§ Exercise: List every line in this data where the string "Minimalis" occurs.

----------------------------------------

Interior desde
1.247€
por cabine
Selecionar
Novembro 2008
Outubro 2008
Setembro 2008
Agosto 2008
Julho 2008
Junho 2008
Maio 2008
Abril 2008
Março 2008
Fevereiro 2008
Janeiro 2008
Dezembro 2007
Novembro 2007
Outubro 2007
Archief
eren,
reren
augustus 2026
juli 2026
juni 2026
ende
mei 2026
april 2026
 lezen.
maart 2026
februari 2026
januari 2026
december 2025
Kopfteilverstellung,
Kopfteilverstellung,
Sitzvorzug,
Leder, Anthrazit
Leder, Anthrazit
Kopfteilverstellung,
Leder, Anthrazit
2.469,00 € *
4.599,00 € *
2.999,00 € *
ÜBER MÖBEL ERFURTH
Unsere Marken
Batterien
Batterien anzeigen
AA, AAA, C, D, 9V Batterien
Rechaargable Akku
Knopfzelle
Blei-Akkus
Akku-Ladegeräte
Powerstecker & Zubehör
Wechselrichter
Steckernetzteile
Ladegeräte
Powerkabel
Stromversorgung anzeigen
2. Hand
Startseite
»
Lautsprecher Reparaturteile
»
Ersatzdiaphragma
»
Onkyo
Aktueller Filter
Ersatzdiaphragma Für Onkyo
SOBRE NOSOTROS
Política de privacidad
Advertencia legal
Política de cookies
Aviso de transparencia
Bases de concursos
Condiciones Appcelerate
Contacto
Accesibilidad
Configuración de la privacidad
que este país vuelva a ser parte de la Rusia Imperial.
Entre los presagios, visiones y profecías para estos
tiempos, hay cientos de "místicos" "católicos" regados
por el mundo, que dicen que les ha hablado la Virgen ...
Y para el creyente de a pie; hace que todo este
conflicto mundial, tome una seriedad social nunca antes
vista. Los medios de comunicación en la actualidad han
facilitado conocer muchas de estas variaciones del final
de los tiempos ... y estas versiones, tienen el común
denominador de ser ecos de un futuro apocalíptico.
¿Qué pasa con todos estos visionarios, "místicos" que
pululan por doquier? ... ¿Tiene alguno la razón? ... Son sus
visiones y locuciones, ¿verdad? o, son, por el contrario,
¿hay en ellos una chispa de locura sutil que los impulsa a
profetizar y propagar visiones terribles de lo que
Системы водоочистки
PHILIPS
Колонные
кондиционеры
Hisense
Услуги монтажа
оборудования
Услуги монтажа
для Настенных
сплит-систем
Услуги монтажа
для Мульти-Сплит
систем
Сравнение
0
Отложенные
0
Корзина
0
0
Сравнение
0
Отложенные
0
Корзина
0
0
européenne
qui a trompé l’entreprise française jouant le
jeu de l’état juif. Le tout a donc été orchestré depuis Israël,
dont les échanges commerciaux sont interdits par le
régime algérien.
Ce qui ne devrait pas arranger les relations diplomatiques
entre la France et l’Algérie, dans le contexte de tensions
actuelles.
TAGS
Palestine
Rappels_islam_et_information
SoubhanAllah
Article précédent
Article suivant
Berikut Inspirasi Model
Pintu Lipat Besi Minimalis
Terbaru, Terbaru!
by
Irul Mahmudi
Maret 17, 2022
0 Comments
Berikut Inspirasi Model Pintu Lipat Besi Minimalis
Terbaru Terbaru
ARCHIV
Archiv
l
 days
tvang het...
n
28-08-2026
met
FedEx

----------------------------------------

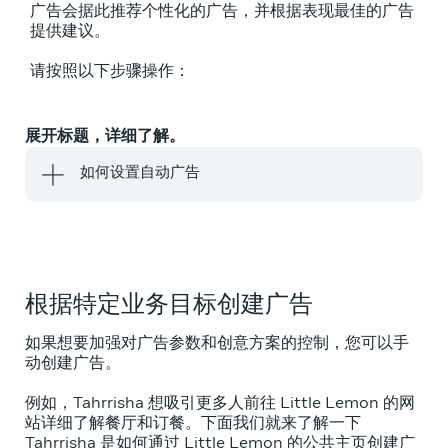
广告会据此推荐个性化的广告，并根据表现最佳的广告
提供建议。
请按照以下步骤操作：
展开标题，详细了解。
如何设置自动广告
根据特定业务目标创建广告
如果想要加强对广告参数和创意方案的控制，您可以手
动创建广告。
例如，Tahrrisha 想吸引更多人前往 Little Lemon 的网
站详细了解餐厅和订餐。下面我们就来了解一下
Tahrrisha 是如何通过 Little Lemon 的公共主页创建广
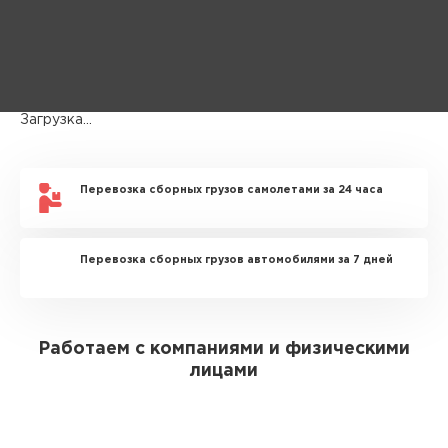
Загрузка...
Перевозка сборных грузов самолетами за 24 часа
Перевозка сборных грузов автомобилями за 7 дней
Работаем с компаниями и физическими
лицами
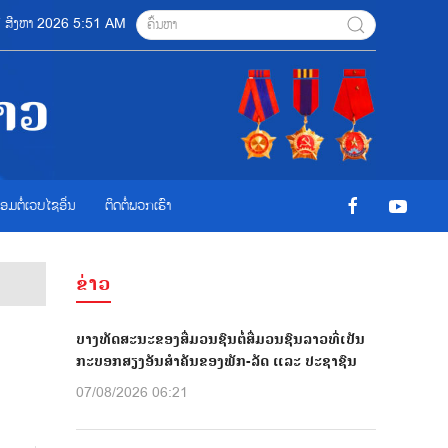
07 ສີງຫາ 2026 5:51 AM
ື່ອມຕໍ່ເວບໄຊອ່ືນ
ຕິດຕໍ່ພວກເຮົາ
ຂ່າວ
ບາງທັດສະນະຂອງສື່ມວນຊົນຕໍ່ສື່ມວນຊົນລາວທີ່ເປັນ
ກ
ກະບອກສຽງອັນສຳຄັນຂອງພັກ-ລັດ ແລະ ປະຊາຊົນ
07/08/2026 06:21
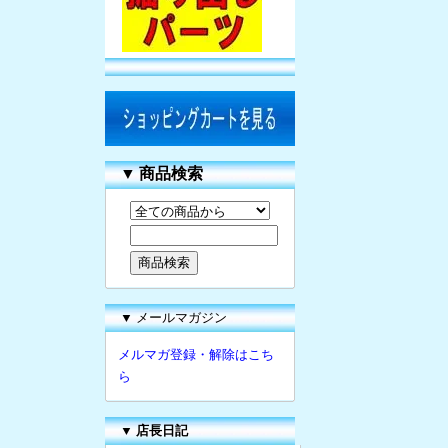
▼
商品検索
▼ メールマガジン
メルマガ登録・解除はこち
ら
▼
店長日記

----------------------------------------

§ Written reply:
Pintu Lipat Besi Minimalis
Berikut Inspirasi Model Pintu Lipat Besi Minimalis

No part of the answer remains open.